And here is the link.

There are typos in the expert report - referring to the baby as a "her" when the baby was a boy.

The Judgment in the case says: "it is quite simply unacceptable for an 'independent' expert to be instructed in the way [the Expert] was". The expert [doctor] was given one day to conduct an *assessment - which was essentially a paper assessment and SS then relied on this (again, it raises questions on training of social workers but if an eminent doctor is saying, essentially, that the mother will not be able to provide the appropriate care to the infant, I don't wonder that SS accepted it). As the appeal judge rightly said, "there was too much local authority emphasis upon securing an expert opinion to support removal from the mother and too little focus upon ensuring a just and fair assessment process. Justice must never be sacrificed upon the altar of speed."

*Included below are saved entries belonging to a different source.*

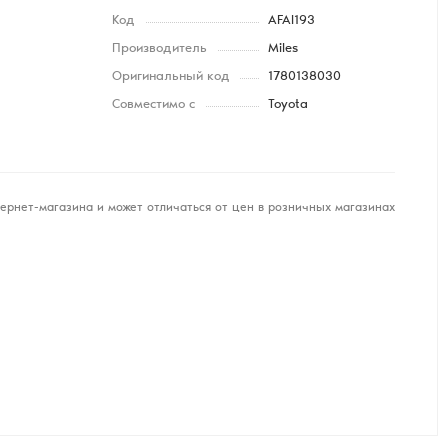
Код
AFAI193
Производитель
Miles
Оригинальный код
1780138030
Совместимо с
Toyota
ернет-магазина и может отличаться от цен в розничных магазинах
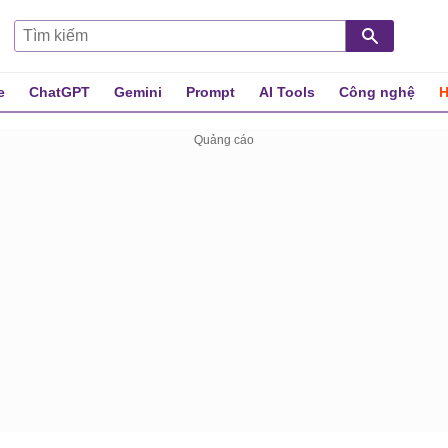
e
ChatGPT
Gemini
Prompt
AI Tools
Công nghệ
H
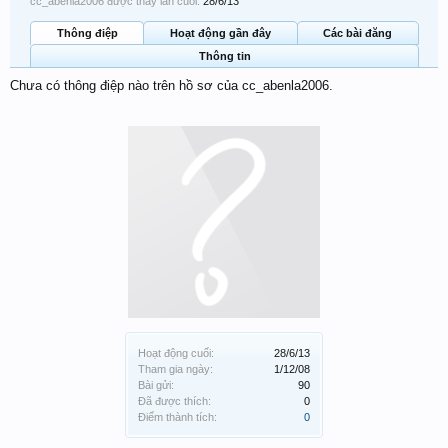
cc_abenla2006 được thấy lần cuối:
28/6/13
Thông điệp
Hoạt động gần đây
Các bài đăng
Thông tin
Chưa có thông điệp nào trên hồ sơ của cc_abenla2006.
Hoạt động cuối:
28/6/13
Tham gia ngày:
1/12/08
Bài gửi:
90
Đã được thích:
0
Điểm thành tích:
0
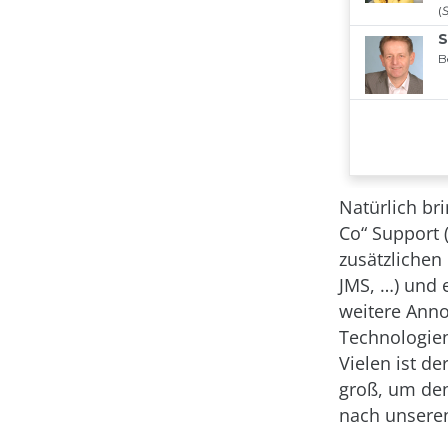
Natürlich br
Co“ Support 
zusätzlichen 
JMS, …) und e
weitere Anno
Technologien
Vielen ist d
groß, um den
nach unseren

An interesting judgment. I think the original court should have seen that justice had been sacrificed and told the LA to go back again. But what I find interesting in this judgment (from a higher court) is that even though the mother had (seemingly, quite appropriately) had her other children taken into care as she had only started recently engaging with drug addiction resources, every case, every new child should be assessed almost as if there is a blank slate.

The child was returned to the care of the mother - but also only because she was going to be in a supervised centre (I assume, mother and baby).

I think both the medical and legal professions were at fault here and SS need also to realise that they can't expect a viable expert report conducted to such ridiculously short time scales.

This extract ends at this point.